I've just got this question and have decided to share on the blog when it might be helpful.   Rollei makes and made quite a variety of amazing macro lenses and accessories and there are really a lot of different options to get in close on your subjects.   They even put out a handbook that covers all of these in great detail.  If I am able to make the handbook available as a download from the shop I will do so - but in the mean time feel free to e-mail me for specific info.

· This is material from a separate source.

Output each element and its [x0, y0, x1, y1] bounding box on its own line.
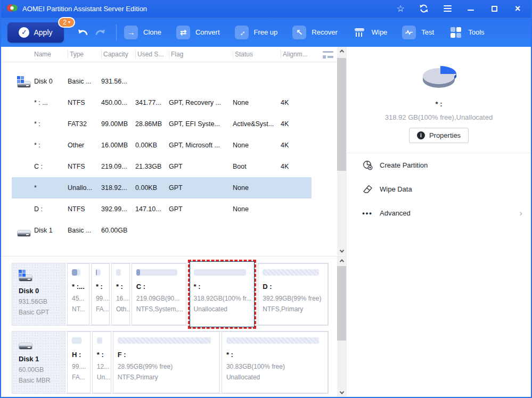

Here's a run down of some of the macro tools:

  • Bellows Extension - 68-268mm
  • Vario Extension Tube  22-68mm (works with most bay VI lenses or those with narrow barrels)
  • 9mm, 17mm, 34mm, 67,68mm Extension tubes
  • Retro adapter - to use a lens in reverse with auto functions
  • M39/M40 Behind the lens adapter (no longer in production AFAIK)
  • X-Act2 Technical Camera + lens in electronic shutter or regular lens with lens adapter
  • Use of 1.4x extender gets you higher magnification since the minimum focusing distance doesn't change

Finally getting to the specific question:  

The 90mm apo macro gets you to 2::1 without any tubes and almost reaches 1::1 with the 34mm extension.  With the 68mm tube, it can get to 1::1.24 magnification (image captured larger than life size).  


The 150apo macro gets you not nearly anywhere as close even with the 68mm tube - just to 16.9::1 actually.    If you have the bellows unit all the way extended then you can reach 1::1 with the 150apo macro.  

 

There are three reasons why it takes much more extension than the 90.  1) Its a true lens with no retrofocal element so just to reach infinity it needs 150mm from the film plane.  2) Its a lot longer than the 90mm so it takes extra mm of extension just to get to where the 90 was starting.  3) The 90mm apo lens has a really long travel and lots of focus ring rotation.  


If you want to get higher magnification, you can get the extension bellows and mount the 90mm on it. The bellows gives you 268mm of extension, plus you could also mount your extension tubes on the bellows or even before it to get more.    If you need really high magnification, then rollei has you covered.   Just get a m39/m40 behind the lens shutter adapter and mount and of the shorter M-componon's, Leica Photars, or Zeiss luminars on it.     You can approach microscope magnification levels this way and take images of cells on a butterfly wing and things like that.   But wait, there's more.  You could also use the retro adapter and reverse mount a lens. This gets you very high magnifcation as well.   

 

Scales on a dead butterfly wing that I found.